I paradossi del web e le sue politiche nebulose non sono andati in vacanza neanche durante questa calda estate: ce lo hanno confermato i diversi episodi di attualità di questi ultimi giorni, confluiti nella cronaca politica, che hanno coinvolto colossi Tech come Telegram, Meta e Spotify.
Le sorprendenti dichiarazioni rilasciate da Zuckerberg, il controverso arresto di Durov e la confusione normativa manifestata dal CEO di Spotify non rappresentano altro che la punta dell’iceberg di un sistema digitale complesso che continua a mettere costantemente a rischio i nostri diritti fondamentali, primo fra tutti la nostra libertà di espressione.
Lo ha confermato l’Avv. Andrea Lisi nel suo nuovo articolo pubblicato sulle pagine del suo Blog ospitato da Il Fatto quotidiano.

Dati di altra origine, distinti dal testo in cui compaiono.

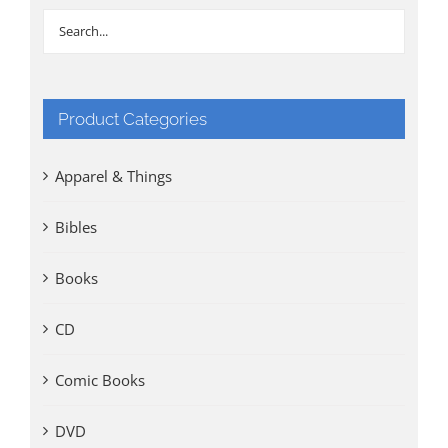
Product Categories
Apparel & Things
Bibles
Books
CD
Comic Books
DVD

Tre episodi strettamente correlati
A distanza di poco, tre diverse notizie legate ai colossi delle Big Tech hanno fatto discutere per la loro natura e le loro inevitabili conseguenze: in primis Mark Zuckerberg che attraverso una lettera inviata alla Commissione Giustizia della Camera dei Rappresentanti degli Stati Uniti a guida repubblicana, ha ammesso di aver “ricevuto pressioni” dal Governo per “censurare” contenuti relativi alla pandemia da Covid-19, inclusi quelli di natura satirica. Poi l’arresto di Pavel Durov, fondatore di Telegram, legato – presumibilmente – all’omessa collaborazione nella repressione di crimini che venivano agevolati attraverso le garanzie di segretezza delle comunicazioni che transitano sulla piattaforma da lui creata; infine le lamentele del CEO di Spotify relative alla frammentazione e alla scarsa chiarezza della normativa europea in ambito di IT.
Tre episodi apparentemente distinti ma che si rendono testimoni sia delle costanti manipolazioni che può subire il nostro pensiero attraverso le piattaforme social e sia delle costanti tensioni tra Stati nazionali e grandi player digitali. Allo stesso tempo, esse rischiano di costituire anche l’effetto boomerang dell’ipertrofia normativa in ambito IT a cui stiamo assistendo ormai da diversi anni.
I rischi maggiori per i nostri diritti fondamentali
L’interpretazione delle norme usate per convalidare l’arresto di Durov, sconfina in ambiti legati alla crittografia e può comportare delle conseguenze significative poichè, come spiega Lisi, “se applicata in modo troppo esteso, la normativa francese potrebbe comportare una violazione del principio generale di assenza di autorizzazione preventiva per l’accesso e l’esercizio dei servizi della società dell’informazione previsto dall’articolo 4 della direttiva 2000/31/CE (ancora in vigore)”.
Tutto questo non fa altro che alimentare il diffuso caos normativo in ambito internazionale e nazionale in cui stiamo vivendo, favorendo non solo interpretazioni giuridiche aberranti ma rendendoci anche estremamente manipolabili dentro (e fuori) dal web, con innegabili rischi per i nostri diritti fondamentali, in particolare per quello che più di tutti dovremmo custodire e difendere con doverosa attenzione: la nostra libertà di informazione.